I also checked the definition of four momentum in Rindler, Essential Relatvity. This is also mixes momentum, mass and energy in its definition. I made some margin notes years ago when I first noticed the inconsistency. There is a simple test for consistency in physics, that of the units. For a four vector to have a modulus, which it must, all components have to have the same units. The forth term in the four momentum is mc, not m. This may be a simple matter of missing universal constants out of expressions, a habit that oft times creates problems.
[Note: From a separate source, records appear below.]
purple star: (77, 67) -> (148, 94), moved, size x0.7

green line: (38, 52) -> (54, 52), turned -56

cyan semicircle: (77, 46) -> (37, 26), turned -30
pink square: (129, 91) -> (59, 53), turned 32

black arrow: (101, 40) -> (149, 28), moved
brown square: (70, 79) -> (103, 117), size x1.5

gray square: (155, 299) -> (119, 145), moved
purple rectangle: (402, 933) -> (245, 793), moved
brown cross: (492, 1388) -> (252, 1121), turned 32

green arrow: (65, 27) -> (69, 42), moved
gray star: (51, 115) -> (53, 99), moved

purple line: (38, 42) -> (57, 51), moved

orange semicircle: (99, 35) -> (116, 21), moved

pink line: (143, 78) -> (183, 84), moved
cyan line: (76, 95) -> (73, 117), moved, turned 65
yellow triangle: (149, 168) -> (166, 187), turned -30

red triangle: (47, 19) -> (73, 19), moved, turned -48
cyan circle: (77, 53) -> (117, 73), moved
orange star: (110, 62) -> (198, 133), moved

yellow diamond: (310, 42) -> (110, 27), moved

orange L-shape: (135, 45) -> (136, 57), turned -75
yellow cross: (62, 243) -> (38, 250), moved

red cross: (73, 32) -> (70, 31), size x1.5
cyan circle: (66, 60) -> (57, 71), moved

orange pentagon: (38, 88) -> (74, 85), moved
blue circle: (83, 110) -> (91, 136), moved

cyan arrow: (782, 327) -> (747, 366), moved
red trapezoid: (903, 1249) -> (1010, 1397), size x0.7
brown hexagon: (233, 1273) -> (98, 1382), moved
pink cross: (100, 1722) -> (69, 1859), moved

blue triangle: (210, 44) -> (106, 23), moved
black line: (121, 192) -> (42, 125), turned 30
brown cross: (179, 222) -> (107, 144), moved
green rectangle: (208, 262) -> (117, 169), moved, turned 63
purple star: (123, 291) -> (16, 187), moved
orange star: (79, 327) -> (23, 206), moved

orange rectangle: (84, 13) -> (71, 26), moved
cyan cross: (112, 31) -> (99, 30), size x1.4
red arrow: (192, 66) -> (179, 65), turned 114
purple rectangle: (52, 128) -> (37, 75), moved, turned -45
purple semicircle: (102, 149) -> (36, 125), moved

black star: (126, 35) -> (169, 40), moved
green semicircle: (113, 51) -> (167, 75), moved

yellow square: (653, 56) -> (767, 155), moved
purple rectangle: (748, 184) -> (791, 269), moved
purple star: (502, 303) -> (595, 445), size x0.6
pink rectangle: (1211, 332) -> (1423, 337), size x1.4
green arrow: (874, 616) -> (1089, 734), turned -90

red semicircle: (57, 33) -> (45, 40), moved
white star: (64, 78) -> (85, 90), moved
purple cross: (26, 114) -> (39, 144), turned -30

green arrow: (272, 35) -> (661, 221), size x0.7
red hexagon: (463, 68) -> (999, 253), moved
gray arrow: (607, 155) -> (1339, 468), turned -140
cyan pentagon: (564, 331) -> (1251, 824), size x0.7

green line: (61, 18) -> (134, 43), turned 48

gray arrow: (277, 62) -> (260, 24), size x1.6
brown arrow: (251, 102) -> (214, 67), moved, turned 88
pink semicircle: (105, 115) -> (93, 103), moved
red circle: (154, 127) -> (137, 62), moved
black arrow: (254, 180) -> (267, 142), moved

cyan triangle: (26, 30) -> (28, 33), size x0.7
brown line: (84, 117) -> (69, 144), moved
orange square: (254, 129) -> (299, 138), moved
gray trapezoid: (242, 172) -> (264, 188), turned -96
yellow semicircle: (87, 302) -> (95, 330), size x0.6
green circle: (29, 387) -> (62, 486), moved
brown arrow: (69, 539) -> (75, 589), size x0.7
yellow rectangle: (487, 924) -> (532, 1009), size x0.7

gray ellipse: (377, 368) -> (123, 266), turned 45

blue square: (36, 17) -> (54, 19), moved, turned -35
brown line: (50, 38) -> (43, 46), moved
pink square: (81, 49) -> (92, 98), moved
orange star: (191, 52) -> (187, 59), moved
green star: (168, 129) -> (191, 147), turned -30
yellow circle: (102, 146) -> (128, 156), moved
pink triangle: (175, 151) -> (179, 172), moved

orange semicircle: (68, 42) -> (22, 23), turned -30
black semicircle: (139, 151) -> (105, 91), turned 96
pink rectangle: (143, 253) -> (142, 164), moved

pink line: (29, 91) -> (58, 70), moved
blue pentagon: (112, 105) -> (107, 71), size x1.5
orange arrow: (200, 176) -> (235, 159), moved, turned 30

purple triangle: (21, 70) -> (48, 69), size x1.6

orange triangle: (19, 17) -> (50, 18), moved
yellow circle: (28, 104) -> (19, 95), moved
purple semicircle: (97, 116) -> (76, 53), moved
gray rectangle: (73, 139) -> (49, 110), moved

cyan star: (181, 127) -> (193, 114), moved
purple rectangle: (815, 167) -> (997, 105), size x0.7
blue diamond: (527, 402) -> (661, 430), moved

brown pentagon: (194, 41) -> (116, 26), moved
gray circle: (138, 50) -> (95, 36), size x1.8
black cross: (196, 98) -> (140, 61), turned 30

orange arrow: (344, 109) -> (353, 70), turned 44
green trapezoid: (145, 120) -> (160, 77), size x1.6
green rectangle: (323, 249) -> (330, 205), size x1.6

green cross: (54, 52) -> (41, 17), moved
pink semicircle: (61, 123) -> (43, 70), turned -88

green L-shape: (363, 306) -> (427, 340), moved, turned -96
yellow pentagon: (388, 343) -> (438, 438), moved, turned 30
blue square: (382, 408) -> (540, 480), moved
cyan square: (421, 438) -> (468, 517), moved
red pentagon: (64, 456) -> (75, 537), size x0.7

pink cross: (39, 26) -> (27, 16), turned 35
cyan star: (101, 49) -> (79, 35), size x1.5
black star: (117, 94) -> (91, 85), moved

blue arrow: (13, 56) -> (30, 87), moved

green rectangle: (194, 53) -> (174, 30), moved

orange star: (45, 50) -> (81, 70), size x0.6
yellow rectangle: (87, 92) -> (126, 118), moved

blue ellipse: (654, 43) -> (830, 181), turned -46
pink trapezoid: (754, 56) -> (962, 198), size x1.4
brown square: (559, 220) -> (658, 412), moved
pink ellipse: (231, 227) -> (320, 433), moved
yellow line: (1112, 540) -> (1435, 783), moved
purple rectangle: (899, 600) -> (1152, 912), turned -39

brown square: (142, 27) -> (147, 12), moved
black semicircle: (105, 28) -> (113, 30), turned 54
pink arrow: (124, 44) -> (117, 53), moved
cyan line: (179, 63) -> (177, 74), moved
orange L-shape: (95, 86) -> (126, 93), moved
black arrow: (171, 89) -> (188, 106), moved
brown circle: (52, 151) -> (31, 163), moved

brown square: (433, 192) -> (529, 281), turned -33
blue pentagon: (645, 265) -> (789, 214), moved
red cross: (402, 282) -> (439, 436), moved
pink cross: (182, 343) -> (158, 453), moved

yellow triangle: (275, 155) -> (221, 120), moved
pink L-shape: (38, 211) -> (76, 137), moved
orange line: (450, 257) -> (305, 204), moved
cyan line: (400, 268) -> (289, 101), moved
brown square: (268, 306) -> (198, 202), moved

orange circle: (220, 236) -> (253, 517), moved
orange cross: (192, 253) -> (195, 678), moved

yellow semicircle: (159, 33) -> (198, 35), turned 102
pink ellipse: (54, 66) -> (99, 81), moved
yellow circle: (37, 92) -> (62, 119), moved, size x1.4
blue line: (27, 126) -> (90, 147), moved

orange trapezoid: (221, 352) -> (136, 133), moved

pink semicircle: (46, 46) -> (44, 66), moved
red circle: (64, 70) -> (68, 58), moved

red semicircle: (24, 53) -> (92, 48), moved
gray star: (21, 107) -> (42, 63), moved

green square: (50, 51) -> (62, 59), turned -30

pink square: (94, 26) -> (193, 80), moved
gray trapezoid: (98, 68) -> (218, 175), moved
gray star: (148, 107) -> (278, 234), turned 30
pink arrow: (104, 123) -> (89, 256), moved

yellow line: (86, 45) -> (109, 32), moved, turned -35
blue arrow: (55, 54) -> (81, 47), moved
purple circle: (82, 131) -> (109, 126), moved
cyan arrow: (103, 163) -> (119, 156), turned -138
No, it's a matter of understanding what the constant $c$ actually is in relativity. It's a unit conversion factor. You can use units where $c = 1$ and then the whole issue you describe goes away; all components of 4-momentum have units of mass. Or you can use momentum units, which means you assume a value fori $c$ that is not $1$ (such as the current SI unit value), and insert a factor of $c$ as appropriate in the components of 4-momentum; or you can use energy units, which means in some places you're inserting a factor of $c^2$ (and in others you're inserting a factor of $c$). None of which changes the physics in the least. And none of which changes the point that @Ibix was making, which he stated again in post #56, and which is perfectly valid.

 

[Orodruin]

There is a simple test for consistency in physics, that of the units. For a four vector to have a modulus, which it must, all components have to have the same units. The forth term in the four momentum is mc, not m. This may be a simple matter of missing universal constants out of expressions, a habit that oft times creates problems.

This would be true if you were using a system of units where length and time dimensions were different. Rindler is not doing this and it is a very common thing to do in relativity to use the same units for length and time by using units where, by definition $c = 1$, just as it is common in quantum physics to use units where $\hbar = 1$. The typical thing to do in high-energy physics is to use units where $\hbar = c = 1$ and measure lengths and times in inverse units of energy. Understanding the system of units used is as fundamental as dimensional analysis.

In relativity, it is natural to use the same units for time and length, after all the manifold is spacetime and using the same units for length and time just assures that all your coordinates have the same physical dimension. Note that all velocities are dimensionless in those units.

If you will, this is equivalent to considering the spatial coordinates to be $x/c$ rather than $x$ (or the time coordinate to be $x^0 = ct$ rather than $t$).